Leukoreduction of Red Blood Cell Transfusions
One of the most dramatic changes in transfusion medicine in the
past 5 years has been the universal use of leukoreduced PRBCs internationally, which
includes Western Europe, the United Kingdom, and Canada. In the United States as
of 2004, more than 50% of the PRBCs given are leukoreduced. What is the logic on
which the increased use of leukoreduced blood is based?

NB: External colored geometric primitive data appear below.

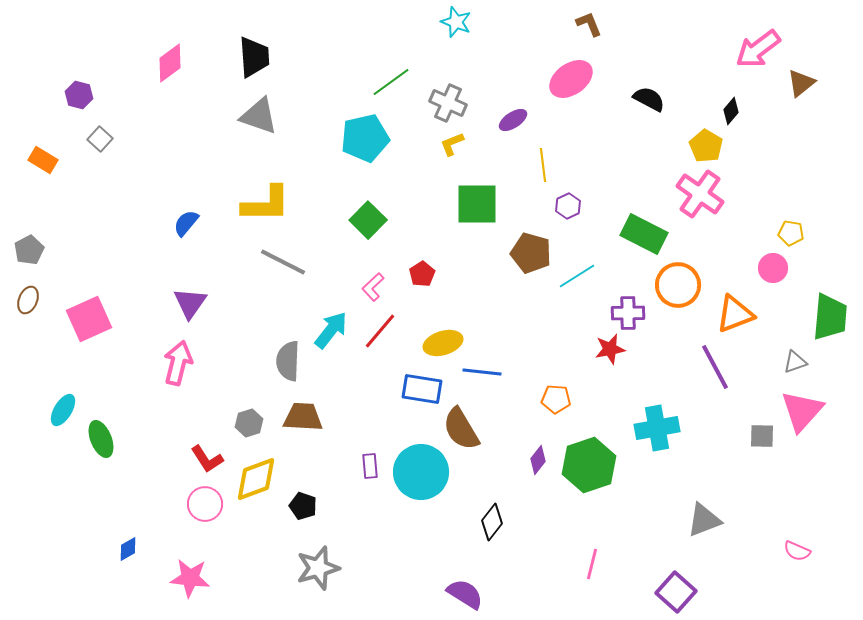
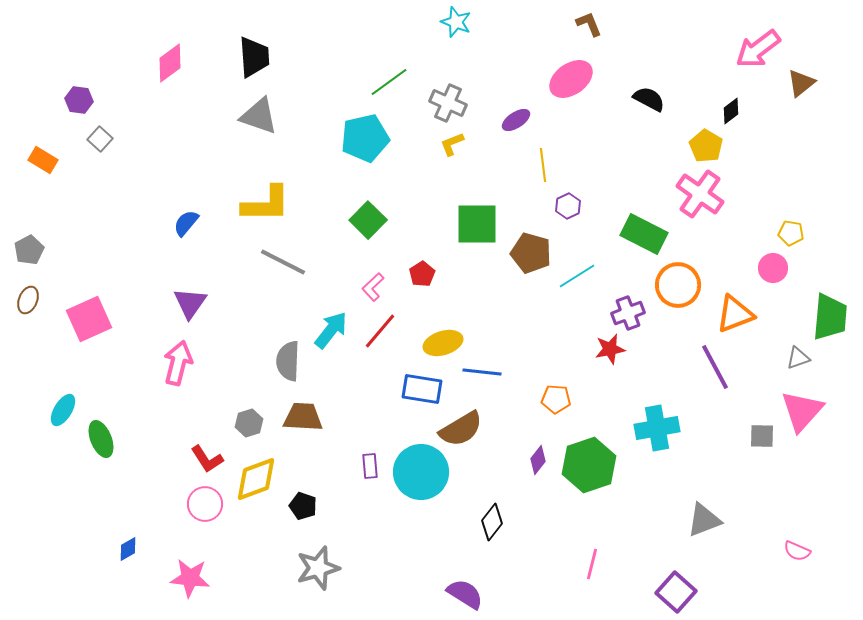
green line at (391, 82): moved 2 px left
purple hexagon at (79, 95): moved 5 px down; rotated 8 degrees counterclockwise
black diamond at (731, 111): rotated 12 degrees clockwise
purple ellipse at (513, 120): moved 3 px right
green square at (477, 204): moved 20 px down
purple cross at (628, 313): rotated 20 degrees counterclockwise
gray triangle at (795, 362): moved 3 px right, 4 px up
brown semicircle at (461, 429): rotated 90 degrees counterclockwise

There are some clear indications for leukoreduced blood. The
chances of a febrile reaction can be reduced, especially in patients who are already
alloimmunized from pregnancy. The risk of HLA alloimmunization from blood transfusions
can be reduced, which would be especially helpful in minimizing refractoriness to
platelet transfusions, and the risk of CMV can be reduced by using leukoreduced blood.
Universal leukoreduction has been seriously considered or implemented
because of some anticipated benefits, including decreased transmission of vCJD, leukocyte-induced
immunomodulation, and even decreased postoperative mortality. In 2001, the case
for and against universal leukoreduction was debated.[131]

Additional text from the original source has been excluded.